È auspicabile la vittoria del NO alla modifica costituzionale che vorrebbe ridurre il numero dei parlamentari della Repubblica. Nei mesi, nelle settimane e fino a ieri anche Indipendenza ha fatto la sua parte per sviscerarne le ragioni. Ma è bene non raccontare storie come è capitato di sentire nel variegato fronte del NO: quell’auspicabile vittoria non significherebbe il salvataggio della democrazia, ma uno stop (quanto momentaneo?) al suo scardinamento avviato da tempo sul piano politico, economico e sociale.

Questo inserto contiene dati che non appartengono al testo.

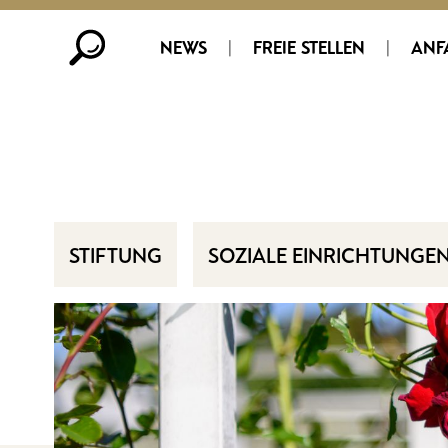
NEWS
|
FREIE STELLEN
|
ANF
STIFTUNG
SOZIALE EINRICHTUNGE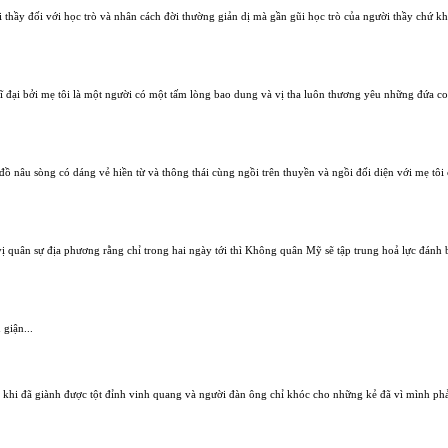
ời thầy đối với học trò và nhân cách đời thường giản dị mà gần gũi học trò của người thầy chứ 
đại bởi mẹ tôi là một người có một tấm lòng bao dung và vị tha luôn thương yêu những đứa con
 nâu sòng có dáng vẻ hiền từ và thông thái cùng ngồi trên thuyền và ngồi đối diện với mẹ tôi c
ị quân sự địa phương rằng chỉ trong hai ngày tới thì Không quân Mỹ sẽ tập trung hoả lực đán
giận...
 khi đã giành được tột đỉnh vinh quang và người đàn ông chỉ khóc cho những kẻ đã vì mình phải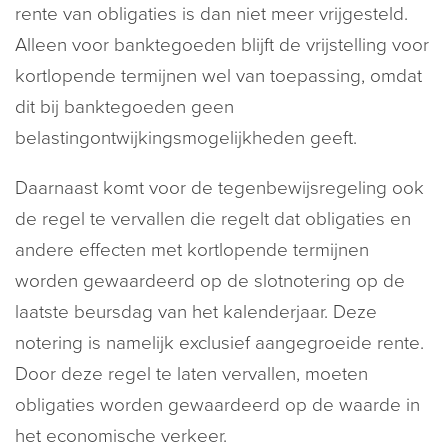
rente van obligaties is dan niet meer vrijgesteld.
Alleen voor banktegoeden blijft de vrijstelling voor
kortlopende termijnen wel van toepassing, omdat
dit bij banktegoeden geen
belastingontwijkingsmogelijkheden geeft.
Daarnaast komt voor de tegenbewijsregeling ook
de regel te vervallen die regelt dat obligaties en
andere effecten met kortlopende termijnen
worden gewaardeerd op de slotnotering op de
laatste beursdag van het kalenderjaar. Deze
notering is namelijk exclusief aangegroeide rente.
Door deze regel te laten vervallen, moeten
obligaties worden gewaardeerd op de waarde in
het economische verkeer.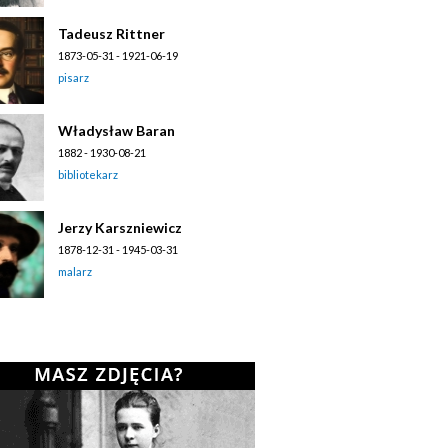
Tadeusz Rittner
1873-05-31 - 1921-06-19
pisarz
Władysław Baran
1882 - 1930-08-21
bibliotekarz
Jerzy Karszniewicz
1878-12-31 - 1945-03-31
malarz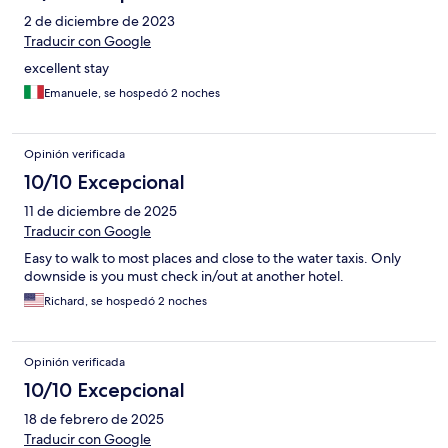
2 de diciembre de 2023
Traducir con Google
excellent stay
Emanuele, se hospedó 2 noches
Opinión verificada
10/10 Excepcional
11 de diciembre de 2025
Traducir con Google
Easy to walk to most places and close to the water taxis. Only
downside is you must check in/out at another hotel.
Richard, se hospedó 2 noches
Opinión verificada
10/10 Excepcional
18 de febrero de 2025
Traducir con Google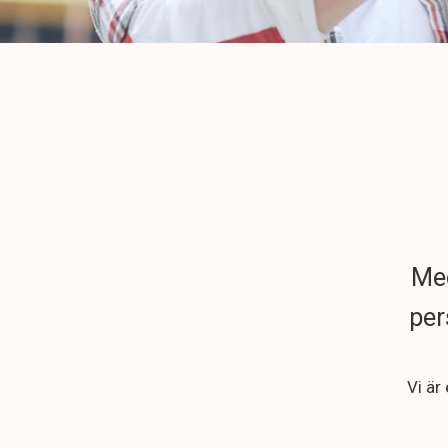
Med
per
Vi är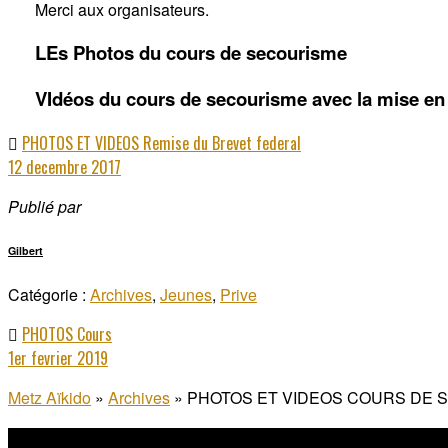
Merci aux organisateurs.
LEs Photos du cours de secourisme
VIdéos du cours de secourisme avec la mise en 
PHOTOS ET VIDEOS Remise du Brevet federal
12 decembre 2017
Publié par
Gilbert
Catégorie :
Archives
,
Jeunes
,
Prive
PHOTOS Cours
1er fevrier 2019
Metz Aïkido
»
Archives
»
PHOTOS ET VIDEOS COURS DE SE
BIENVENUE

Continuano infatti ad essere in atto le limitazioni se non cessioni di sovranità nazionale agli invasivi poteri euro-atlantici coadiuvati dalle connivenze interessate dei grandi gruppi economico-finanziari e dei (trasversali) ceti politici italofoni che sinora hanno tenuto le ‘redini’ del Paese. Il che si collega strettamente ai processi di espropriazione dei diritti sociali e di privatizzazione dei beni pubblici (pensiamo all’ultima evidenza eclatante, quella del disastro della sanità sempre più ex pubblica con il CV-19), alle vite precarizzate e in generale eterodirette dalle regole del mercato liberale e dalle direttive del complesso di Troika (UE, BCE, FMI), che si sono fatte via via più feroci proprio con il progredire del processo d’integrazione europea.
Per una radicale inversione di rotta rispetto ai disastrosi indirizzi politici, economici e sociali di svariati decenni a questa parte, ogni lotta particolare, ‘sezionale’, va inserita in un orizzonte più ampio che punti alla conquista della sovranità politica a tutto campo della nazione, al ripristino della piena capacità di direzione e di intervento di uno Stato italiano (da rifondare anche nei suoi ceti allo stato compiacenti e servili ai poteri forti interni ed esterni al Paese), ad un’idea di società ben diversa dall’attuale. Nessuna salvezza e difesa dell’esistente, quindi, ma prosieguo e rafforzamento di una lotta per la sovranità, l’indipendenza e la liberazione nazionale e sociale.